Paketo builders are a way of distributing Paketo buildpacks and stacks along with the CNB lifecycle. Currently, Paketo distributes the Full, Base and Tiny builders, which include different sets of buildpacks and whose stacks each have different mixins. While they are a simple way of packaging all the necessary components for a Paketo build, they often include more than a user actually needs. This RFC proposes that Paketo publish buildpackless versions of its three builders. These will include the same build- and run-images as their standard counterparts, but will include neither buildpacks nor orders. This will speed up builds by reducing the number of unnecessarily-pulled layers, without forcing Paketo users to maintain their own builders if they want to curate the buildpacks that are included in a build.
Paketo currently distributes the
full,
base, and
tiny builders. These each include
a set of buildpacks, a build- and run-image, and a version of the CNB
lifecycle. The most recently-released version of the Full Builder (v0.1.130)
contains 106 layers. These include layers for the build- and run-images and
layers for the included buildpacks. If a user builds their app with pack
using the Full Builder, all 106 layers of the builder must be pulled onto the
local Docker daemon before the build can begin. As many Paketo users and
maintainers can likely attest, pulling such a large builder can be
time-consuming.
What's more, users rarely need all of the buildpacks published in the builder
for their build. An app dev user likely knows which language family their app
belongs to and can select individual buildpacks accordingly.
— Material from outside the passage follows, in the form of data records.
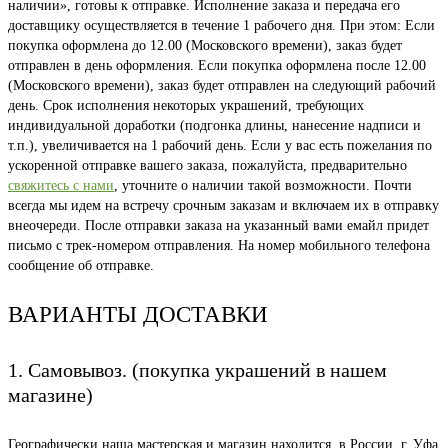
наличии», готовы к отправке. Исполнение заказа и передача его
доставщику осуществляется в течение 1 рабочего дня. При этом: Если
покупка оформлена до 12.00 (Московского времени), заказ будет
отправлен в день оформления. Если покупка оформлена после 12.00
(Московского времени), заказ будет отправлен на следующий рабочий
день. Срок исполнения некоторых украшений, требующих
индивидуальной доработки (подгонка длины, нанесение надписи и
т.п.), увеличивается на 1 рабочий день. Если у вас есть пожелания по
ускоренной отправке вашего заказа, пожалуйста, предварительно
свяжитесь с нами
, уточните о наличии такой возможности. Почти
всегда мы идем на встречу срочным заказам и включаем их в отправку
внеочереди. После отправки заказа на указанный вами емайл придет
письмо с трек-номером отправления. На номер мобильного телефона
сообщение об отправке.
ВАРИАНТЫ ДОСТАВКИ
1. Самовывоз. (покупка украшений в нашем
магазине)
Географически наша мастерская и магазин находится в России, г. Уфа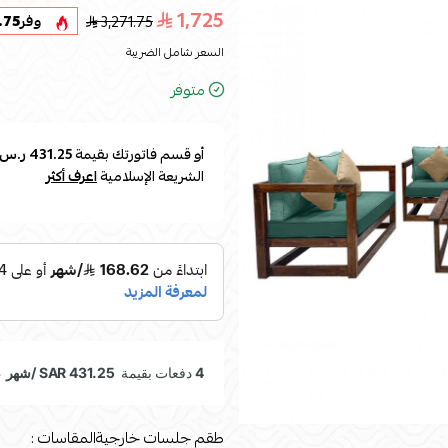
1,725
3,271.75
وفر
.75
السعر شامل الضريبة
متوفر
أو قسم فاتورتك بقيمة
431.25 ر.س
الشريعة الإسلامية
اعرف أكثر
طقم جلسات خارجيةالمقاسات :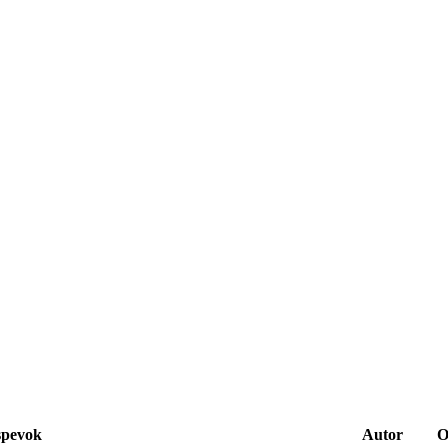
spevok
Autor
O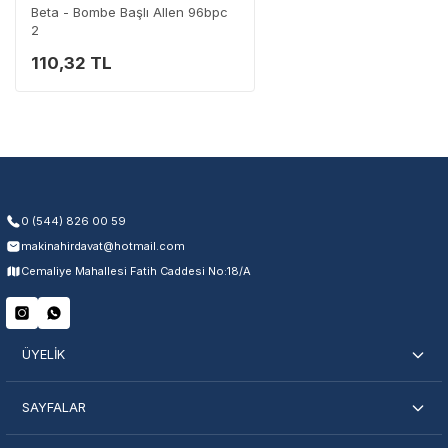
Beta - Bombe Başlı Allen 96bpc
2
110,32 TL
Garanti Kapsamı
Üretim ve malzeme hataları
Ücretsiz onarım veya değişim
Yetkili servis ağı desteği
Kullanıcı hatası ve fiziksel hasar hariçtir. Fatura ibrazı zorunludur.
0 (544) 826 00 59
makinahirdavat@hotmail.com
Servisi Nasıl Bulurum?
Cemaliye Mahallesi Fatih Caddesi No:18/A
Şehir Seç
Marka Seç
İletişime Geç
ÜYELİK
SAYFALAR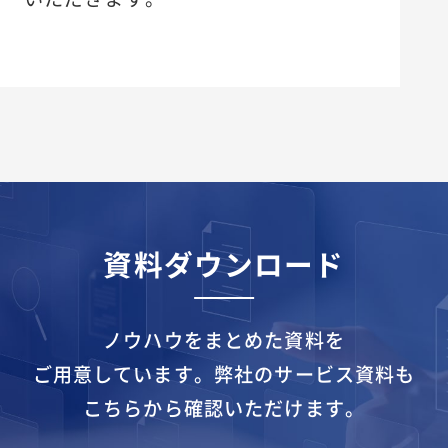
資料ダウンロード
ノウハウをまとめた資料を
ご用意しています。
弊社のサービス資料も
こちらから確認いただけます。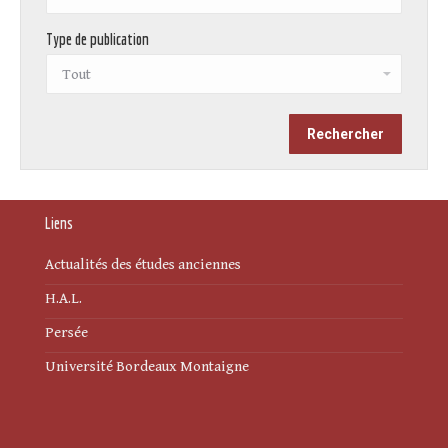
Type de publication
Liens
Actualités des études anciennes
H.A.L.
Persée
Université Bordeaux Montaigne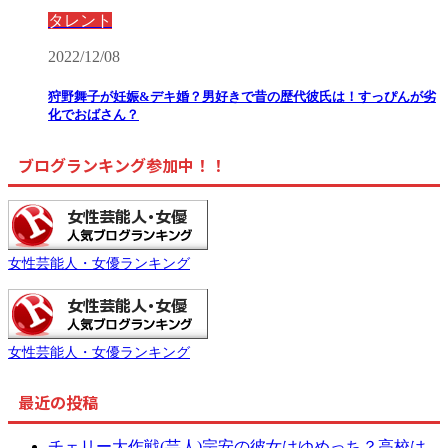
タレント
2022/12/08
狩野舞子が妊娠&デキ婚？男好きで昔の歴代彼氏は！すっぴんが劣
化でおばさん？
ブログランキング参加中！！
女性芸能人・女優ランキング
女性芸能人・女優ランキング
最近の投稿
チェリー大作戦(芸人)宗安の彼女はゆめっち？高校は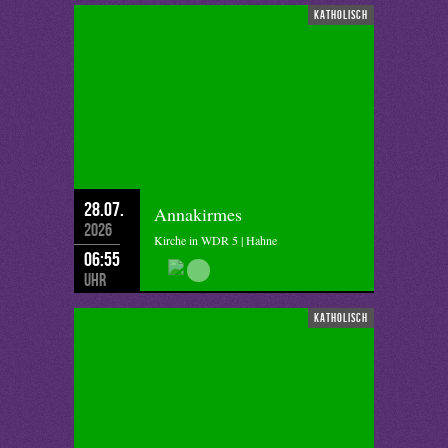
katholisch
28.07.
Annakirmes
2026
Kirche in WDR 5 | Hahne
06:55
Uhr
katholisch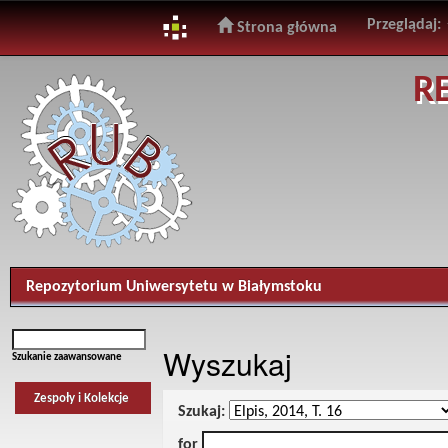
Przeglądaj:
Strona główna
Skip
R
navigation
Repozytorium Uniwersytetu w Białymstoku
Wyszukaj
Szukanie zaawansowane
Zespoły i Kolekcje
Szukaj:
for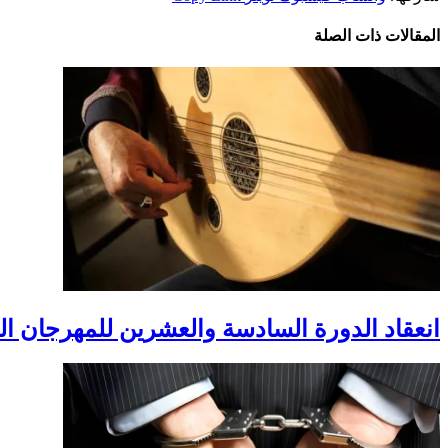
المقالات
ذات الصلة
انعقاد الدورة السادسة والعشرين للمهرجان ال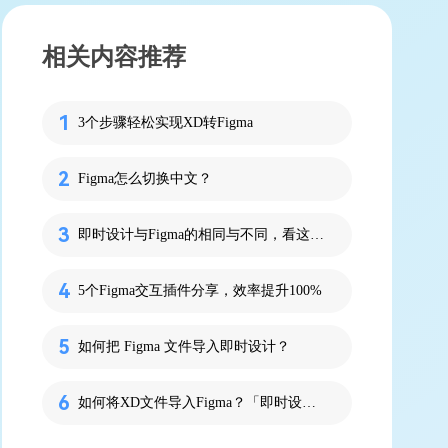
相关内容推荐
3个步骤轻松实现XD转Figma
Figma怎么切换中文？
即时设计与Figma的相同与不同，看这5个方面！
5个Figma交互插件分享，效率提升100%
如何把 Figma 文件导入即时设计？
如何将XD文件导入Figma？「即时设计」实现一键转换！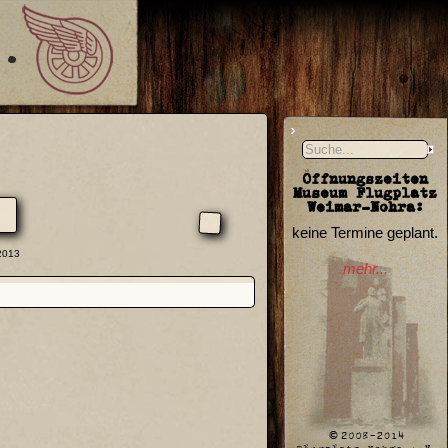
Öffnungszeiten
Museum Flugplatz
Weimar-Nohra:
keine Termine geplant.
.2013
mehr...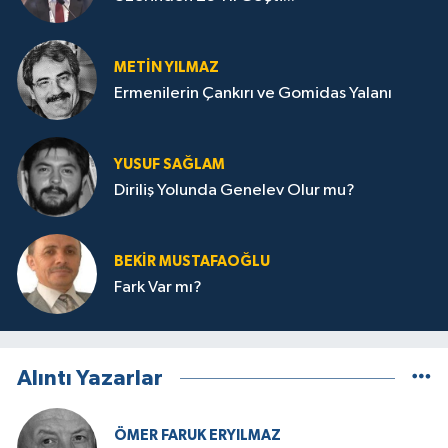
METIN YILMAZ
Ermenilerin Çankırı ve Gomidas Yalanı
YUSUF SAĞLAM
Diriliş Yolunda Genelev Olur mu?
BEKIR MUSTAFAOĞLU
Fark Var mı?
Alıntı Yazarlar
ÖMER FARUK ERYILMAZ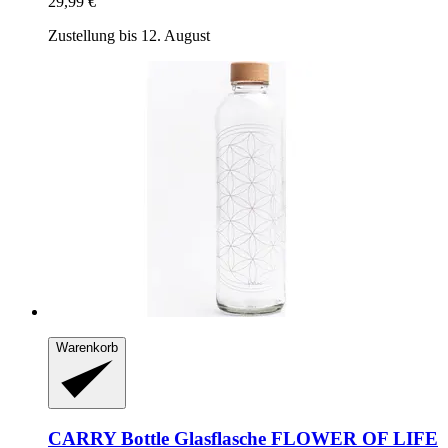
29,99 €
Zustellung bis 12. August
Warenkorb
CARRY Bottle
Glasflasche FLOWER OF LIFE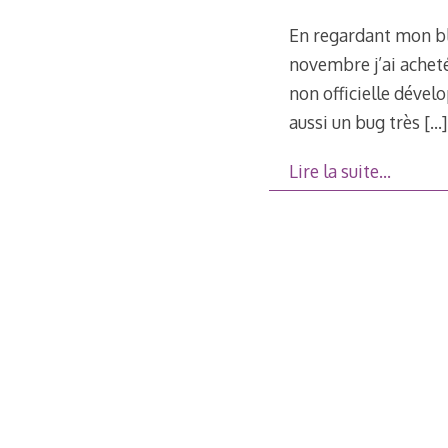
En regardant mon blo
novembre j’ai achet
non officielle dével
aussi un bug très
[…]
Lire la suite…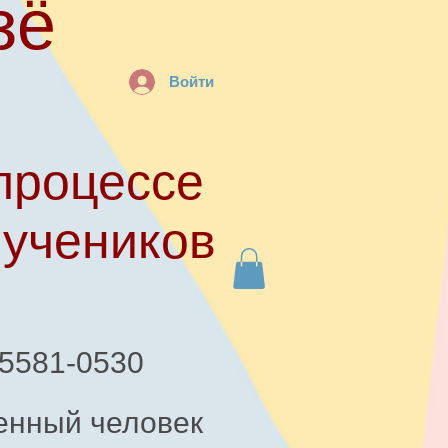
зё
Войти
процессе
 учеников
-5581-0530
енный человек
An operator user
likely knows which subset of buildpacks are needed for the developers they work
with. Thus, for most users, the Paketo builders offer more language family
buildpacks than will be used. Users experience a time cost with no appreciable
benefit. To improve their build times, users might maintain their own builders
that only include the buildpacks they require. Paketo's jam CLI has a jam update-builder
command that facilitates keeping a builder.toml
up to date
with the latest versions, but users must still set up automation to
periodically run the builder update. This is overhead that many users may not
want to take on.
Within Paketo's testing, buildpack test suites frequently use the base builder,
but overwrite the buildpacks included in the builder using the --buildpack
option for pack (more specifically, using the corresponding WithBuildpacks()
configuration in occam). In this scenario, the entire builder image is pulled
onto the test runner's daemon – and then all of the pulled buildpacks are
promptly ignored. Pulling unnecessary layers slows down Paketo's tests.
This RFC proposes that Paketo publish builders that package up build- and run-images with the lifecycle but exclude buildpacks and orders. These builders would be significantly smaller than the existing builders, leading to shorter builder image pull times.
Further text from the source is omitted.